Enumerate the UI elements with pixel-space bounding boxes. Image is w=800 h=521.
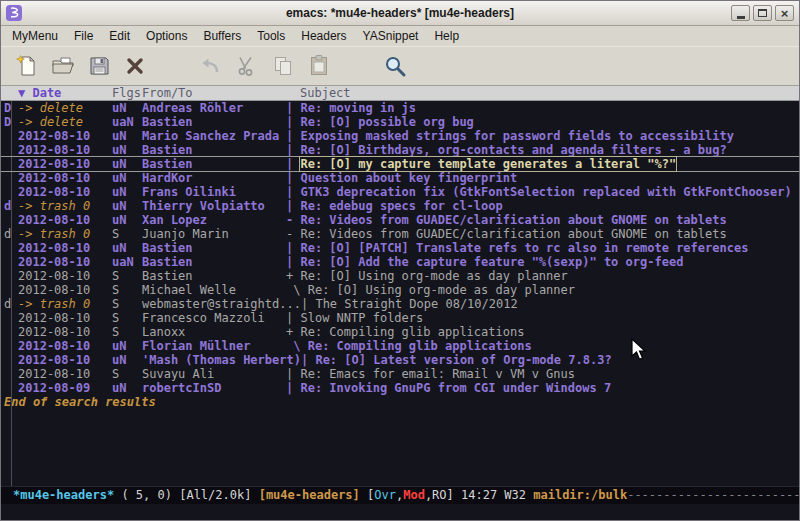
modeline-segment: ----------------------------------------: [627, 488, 799, 502]
from-cell: Mario Sanchez Prada: [142, 129, 286, 143]
buffer-area[interactable]: D-> deleteuNAndreas Röhler| Re: moving i…: [1, 101, 799, 486]
menu-item-tools[interactable]: Tools: [249, 27, 293, 45]
save-button[interactable]: [85, 52, 113, 80]
mark-cell: d: [1, 297, 18, 311]
subject-cell: Re: Compiling glib applications: [300, 325, 524, 339]
menu-item-options[interactable]: Options: [138, 27, 195, 45]
column-header-date[interactable]: ▼ Date: [18, 86, 112, 100]
flags-cell: uN: [112, 199, 142, 213]
column-header-subject[interactable]: Subject: [286, 86, 351, 100]
flags-cell: S: [112, 297, 142, 311]
subject-cell: Exposing masked strings for password fie…: [300, 129, 733, 143]
message-row[interactable]: D-> deleteuaNBastien| Re: [O] possible o…: [1, 115, 799, 129]
message-row[interactable]: 2012-08-10uNXan Lopez- Re: Videos from G…: [1, 213, 799, 227]
flags-cell: S: [112, 325, 142, 339]
message-row[interactable]: 2012-08-10uNBastien| Re: [O] Birthdays, …: [1, 143, 799, 157]
flags-cell: uN: [112, 381, 142, 395]
kill-buffer-button[interactable]: [121, 52, 149, 80]
menu-bar: MyMenuFileEditOptionsBuffersToolsHeaders…: [1, 26, 799, 46]
subject-cell: Slow NNTP folders: [300, 311, 423, 325]
message-row[interactable]: 2012-08-10uNMario Sanchez Prada| Exposin…: [1, 129, 799, 143]
message-row[interactable]: 2012-08-10uNHardKor| Question about key …: [1, 171, 799, 185]
from-cell: Michael Welle: [142, 283, 286, 297]
message-row[interactable]: 2012-08-10SLanoxx+ Re: Compiling glib ap…: [1, 325, 799, 339]
message-row[interactable]: 2012-08-10uNBastien| Re: [O] my capture …: [1, 157, 799, 171]
menu-item-file[interactable]: File: [66, 27, 101, 45]
message-row[interactable]: 2012-08-09uNrobertcInSD| Re: Invoking Gn…: [1, 381, 799, 395]
message-row[interactable]: 2012-08-10uaNBastien| Re: [O] Add the ca…: [1, 255, 799, 269]
mark-cell: D: [1, 101, 18, 115]
date-cell: -> delete: [18, 101, 112, 115]
mode-line[interactable]: *mu4e-headers* ( 5, 0) [All/2.0k] [mu4e-…: [1, 486, 799, 504]
message-row[interactable]: D-> deleteuNAndreas Röhler| Re: moving i…: [1, 101, 799, 115]
search-icon: [383, 54, 407, 78]
mark-cell: [1, 381, 18, 395]
message-row[interactable]: 2012-08-10uNFrans Oilinki| GTK3 deprecat…: [1, 185, 799, 199]
close-button[interactable]: ×: [775, 5, 794, 21]
message-row[interactable]: 2012-08-10uN'Mash (Thomas Herbert)| Re: …: [1, 353, 799, 367]
thread-sep-cell: |: [286, 129, 300, 143]
mark-cell: [1, 157, 18, 171]
menu-item-buffers[interactable]: Buffers: [195, 27, 249, 45]
mark-cell: [1, 171, 18, 185]
mark-cell: [1, 311, 18, 325]
from-cell: Bastien: [142, 269, 286, 283]
date-cell: 2012-08-10: [18, 311, 112, 325]
new-file-button[interactable]: [13, 52, 41, 80]
search-button[interactable]: [381, 52, 409, 80]
subject-cell: Re: [O] Using org-mode as day planner: [308, 283, 575, 297]
from-cell: 'Mash (Thomas Herbert): [142, 353, 301, 367]
mark-cell: d: [1, 199, 18, 213]
message-row[interactable]: 2012-08-10uNBastien| Re: [O] [PATCH] Tra…: [1, 241, 799, 255]
from-cell: Bastien: [142, 157, 286, 171]
subject-cell: Re: Videos from GUADEC/clarification abo…: [300, 213, 726, 227]
message-row[interactable]: 2012-08-10SFrancesco Mazzoli| Slow NNTP …: [1, 311, 799, 325]
thread-sep-cell: |: [286, 185, 300, 199]
mark-cell: [1, 185, 18, 199]
mark-cell: [1, 129, 18, 143]
date-cell: 2012-08-10: [18, 353, 112, 367]
new-file-icon: [15, 54, 39, 78]
date-cell: 2012-08-09: [18, 381, 112, 395]
maximize-button[interactable]: [753, 5, 772, 21]
from-cell: Bastien: [142, 115, 286, 129]
menu-item-edit[interactable]: Edit: [101, 27, 138, 45]
emacs-window: emacs: *mu4e-headers* [mu4e-headers] × M…: [0, 0, 800, 521]
message-row[interactable]: d-> trash 0SJuanjo Marin- Re: Videos fro…: [1, 227, 799, 241]
menu-item-headers[interactable]: Headers: [293, 27, 354, 45]
menu-item-help[interactable]: Help: [426, 27, 467, 45]
message-row[interactable]: 2012-08-10SBastien+ Re: [O] Using org-mo…: [1, 269, 799, 283]
from-cell: Thierry Volpiatto: [142, 199, 286, 213]
mark-cell: [1, 255, 18, 269]
message-row[interactable]: 2012-08-10uNFlorian Müllner \ Re: Compil…: [1, 339, 799, 353]
date-cell: 2012-08-10: [18, 241, 112, 255]
menu-item-yasnippet[interactable]: YASnippet: [355, 27, 427, 45]
message-row[interactable]: d-> trash 0Swebmaster@straightd...| The …: [1, 297, 799, 311]
thread-sep-cell: |: [286, 381, 300, 395]
message-row[interactable]: d-> trash 0uNThierry Volpiatto| Re: edeb…: [1, 199, 799, 213]
toolbar-separator: [157, 52, 197, 80]
message-row[interactable]: 2012-08-10SSuvayu Ali| Re: Emacs for ema…: [1, 367, 799, 381]
mark-cell: [1, 269, 18, 283]
message-row[interactable]: 2012-08-10SMichael Welle \ Re: [O] Using…: [1, 283, 799, 297]
end-of-results-text: End of search results: [1, 395, 799, 409]
flags-cell: uN: [112, 353, 142, 367]
menu-item-mymenu[interactable]: MyMenu: [4, 27, 66, 45]
date-cell: 2012-08-10: [18, 283, 112, 297]
open-file-button[interactable]: [49, 52, 77, 80]
cut-button: [233, 52, 261, 80]
minibuffer[interactable]: [1, 504, 799, 520]
column-header-flags[interactable]: Flgs: [112, 86, 142, 100]
minimize-button[interactable]: [731, 5, 750, 21]
column-header-from[interactable]: From/To: [142, 86, 286, 100]
flags-cell: S: [112, 367, 142, 381]
title-bar[interactable]: emacs: *mu4e-headers* [mu4e-headers] ×: [1, 1, 799, 26]
date-cell: 2012-08-10: [18, 129, 112, 143]
from-cell: robertcInSD: [142, 381, 286, 395]
flags-cell: uaN: [112, 255, 142, 269]
flags-cell: S: [112, 311, 142, 325]
subject-cell: Re: moving in js: [300, 101, 416, 115]
from-cell: Lanoxx: [142, 325, 286, 339]
window-controls: ×: [728, 5, 794, 21]
subject-cell: Re: edebug specs for cl-loop: [300, 199, 502, 213]
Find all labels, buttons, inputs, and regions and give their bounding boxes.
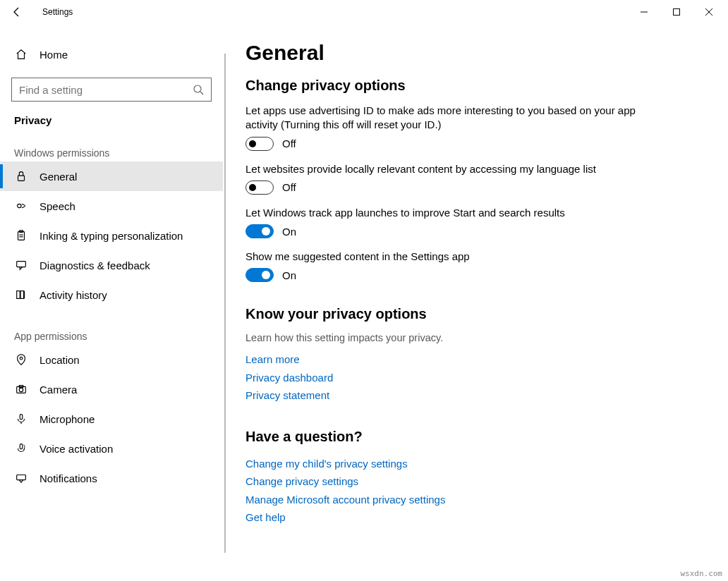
svg-rect-21 (20, 444, 23, 449)
sidebar-item-speech[interactable]: Speech (0, 191, 223, 221)
toggle-language-list[interactable]: Off (245, 181, 700, 195)
sidebar-item-label: Camera (40, 384, 77, 396)
toggle-advertising-id[interactable]: Off (245, 137, 700, 151)
microphone-icon (14, 412, 28, 426)
location-icon (14, 353, 28, 367)
sidebar-item-voice-activation[interactable]: Voice activation (0, 434, 223, 463)
sidebar-item-label: Activity history (40, 289, 107, 301)
sidebar-item-inking[interactable]: Inking & typing personalization (0, 221, 223, 250)
home-icon (14, 47, 28, 61)
back-button[interactable] (7, 6, 27, 18)
link-learn-more[interactable]: Learn more (245, 350, 700, 369)
link-privacy-dashboard[interactable]: Privacy dashboard (245, 369, 700, 387)
sidebar-item-label: Location (40, 354, 80, 366)
sidebar-item-camera[interactable]: Camera (0, 374, 223, 404)
settings-window: Settings Home Privacy Windows permissio (0, 0, 728, 581)
search-box[interactable] (11, 78, 212, 102)
svg-rect-6 (18, 176, 25, 181)
link-get-help[interactable]: Get help (245, 508, 700, 527)
svg-point-4 (194, 85, 201, 92)
know-subtext: Learn how this setting impacts your priv… (245, 332, 700, 343)
svg-rect-14 (20, 291, 23, 299)
lock-icon (14, 169, 28, 183)
sidebar-item-label: Microphone (40, 413, 95, 425)
sidebar-item-label: Voice activation (40, 443, 113, 455)
link-privacy-statement[interactable]: Privacy statement (245, 386, 700, 405)
sidebar[interactable]: Home Privacy Windows permissions General… (0, 24, 226, 581)
camera-icon (14, 382, 28, 396)
sidebar-item-label: Speech (40, 200, 75, 212)
svg-rect-13 (17, 291, 20, 299)
svg-rect-22 (17, 475, 26, 480)
sidebar-item-notifications[interactable]: Notifications (0, 463, 223, 493)
toggle-desc: Let websites provide locally relevant co… (245, 162, 641, 176)
section-know-privacy: Know your privacy options (245, 306, 700, 322)
svg-rect-1 (674, 9, 680, 16)
notification-icon (14, 471, 28, 485)
toggle-state: Off (282, 181, 296, 193)
link-child-privacy[interactable]: Change my child's privacy settings (245, 455, 700, 473)
maximize-button[interactable] (660, 0, 693, 24)
toggle-track-launches[interactable]: On (245, 224, 700, 238)
sidebar-item-label: Diagnostics & feedback (40, 259, 150, 271)
speech-icon (14, 199, 28, 213)
svg-rect-8 (18, 232, 25, 240)
search-icon (193, 84, 204, 95)
svg-rect-20 (20, 415, 23, 420)
toggle-desc: Let Windows track app launches to improv… (245, 206, 641, 220)
toggle-state: Off (282, 137, 296, 149)
toggle-switch[interactable] (245, 224, 274, 238)
svg-point-16 (20, 357, 23, 360)
section-have-question: Have a question? (245, 429, 700, 445)
sidebar-item-activity[interactable]: Activity history (0, 280, 223, 310)
titlebar: Settings (0, 0, 728, 24)
sidebar-item-general[interactable]: General (0, 161, 223, 191)
search-input[interactable] (19, 84, 193, 96)
section-change-privacy: Change privacy options (245, 78, 700, 94)
sidebar-item-label: Notifications (40, 472, 97, 484)
window-controls (628, 0, 725, 24)
link-change-privacy[interactable]: Change privacy settings (245, 472, 700, 491)
toggle-state: On (282, 269, 296, 281)
sidebar-item-label: General (40, 171, 77, 183)
page-title: General (245, 41, 700, 65)
toggle-state: On (282, 226, 296, 238)
feedback-icon (14, 258, 28, 272)
group-windows-permissions: Windows permissions (0, 147, 223, 159)
sidebar-home-label: Home (40, 49, 68, 61)
svg-point-18 (19, 388, 23, 391)
window-title: Settings (42, 7, 73, 17)
sidebar-item-microphone[interactable]: Microphone (0, 404, 223, 434)
sidebar-item-diagnostics[interactable]: Diagnostics & feedback (0, 250, 223, 280)
sidebar-home[interactable]: Home (0, 39, 223, 69)
svg-line-5 (200, 92, 203, 94)
minimize-button[interactable] (628, 0, 660, 24)
toggle-desc: Show me suggested content in the Setting… (245, 250, 641, 264)
toggle-switch[interactable] (245, 181, 274, 195)
sidebar-item-location[interactable]: Location (0, 345, 223, 374)
history-icon (14, 288, 28, 302)
clipboard-icon (14, 228, 28, 243)
watermark: wsxdn.com (680, 569, 722, 578)
link-manage-account[interactable]: Manage Microsoft account privacy setting… (245, 491, 700, 509)
sidebar-item-label: Inking & typing personalization (40, 230, 183, 242)
sidebar-category: Privacy (0, 114, 223, 126)
toggle-desc: Let apps use advertising ID to make ads … (245, 104, 641, 133)
close-button[interactable] (693, 0, 725, 24)
voice-icon (14, 441, 28, 455)
main-content[interactable]: General Change privacy options Let apps … (226, 24, 728, 581)
svg-rect-12 (17, 262, 26, 267)
group-app-permissions: App permissions (0, 331, 223, 342)
toggle-switch[interactable] (245, 137, 274, 151)
svg-point-7 (18, 204, 21, 207)
toggle-switch[interactable] (245, 268, 274, 282)
toggle-suggested-content[interactable]: On (245, 268, 700, 282)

⁂

**PROBLEM TO SOLVE:**
All lines above containing the string "subject" are to be collected.

**WRITTEN SOLUTION:**
subject-cell: Re: Compiling glib applications: [300, 325, 524, 339]
column-header-subject[interactable]: Subject: [286, 86, 351, 100]
subject-cell: Exposing masked strings for password fie…: [300, 129, 733, 143]
subject-cell: Slow NNTP folders: [300, 311, 423, 325]
subject-cell: Re: [O] Using org-mode as day planner: [308, 283, 575, 297]
subject-cell: Re: Videos from GUADEC/clarification abo…: [300, 213, 726, 227]
subject-cell: Re: moving in js: [300, 101, 416, 115]
subject-cell: Re: edebug specs for cl-loop: [300, 199, 502, 213]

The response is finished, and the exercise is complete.